There are three types of HSA:
- Visceral – in the internal organs, especially spleen, heart (right atrium), liver
- Dermal or cutaneous – appears on the skin, often where fur is sparse
- Hypodermal – the layer of tissue under the skin (subcutis)
As this list suggests. the disease can appear anywhere in the body. It often starts somewhere there’s a lot of blood supply … like the spleen or heart. In fact, 66% of spleen cancers and 40% of heart cancers are HSA. The spleen’s job is to filter red blood cells … which is why it’s one of the most likely places for an HSA tumor.
Hemangiosarcoma starts out slow. It doesn’t usually cause pain, and dogs may not show symptoms. But eventually it’s a very aggressive cancer. It’s also difficult to detect. This means that in more than half the cases, by the time HSA is diagnosed, it’s already spread. It can metastasize widely … to the lungs, abdominal lymph nodes, brain, bone and muscle, as well as into the omentum (part of the abdomen).
The hypodermal and visceral forms are the most aggressive and invasive types of HSA. Dermal HSA is sometimes treatable if it hasn’t already spread. But like the other types of HSA, it can metastasize internally. As the disease progresses, tumors often grow and rupture. The result is severe bleeding, leading to collapse, shock and death.
The cause of HSA is unknown, though because of breed disposition, genetics likely play a role.
Yunnan Baiyo is a popular herbal formula in Traditional Chinese Veterinary Medicine (TCVM) … and TCM for humans too. The formula is proprietary (patented by the Chinese government) … so there’s no information available about what’s in it. Some say it may contain ingredients like ginseng, ox gall bladder, and more.
Many TCVM practitioners use Yunnan Baiyao as a constitutional remedy. It balances Qi blood statis or stagnation. And it’s also a very popular remedy to stop bleeding. Yunnan Baiyao helps improve platelets and clotting.
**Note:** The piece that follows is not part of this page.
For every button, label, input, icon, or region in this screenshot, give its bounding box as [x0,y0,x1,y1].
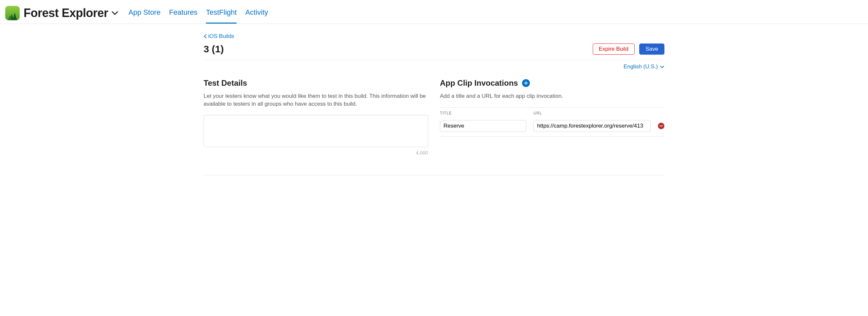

So it can stop bleeding from external wounds as well as internal hemorrhaging. And this is what makes it effective in helping dogs with hemangiosarcoma.
Yunnan Baiyao may also help slow the growth of an HSA tumor. In fact, there’s research taking place to study its potential in killing HSA cells. Yunnan baiyao may also have anti-inflammatory properties.
If you’d like to use this formula, it’s best to consult a TCVM vet who understands the proper dosing for Yunnan Baiyao. Yunnan Baiyao dosing needs to be tailored to your dog.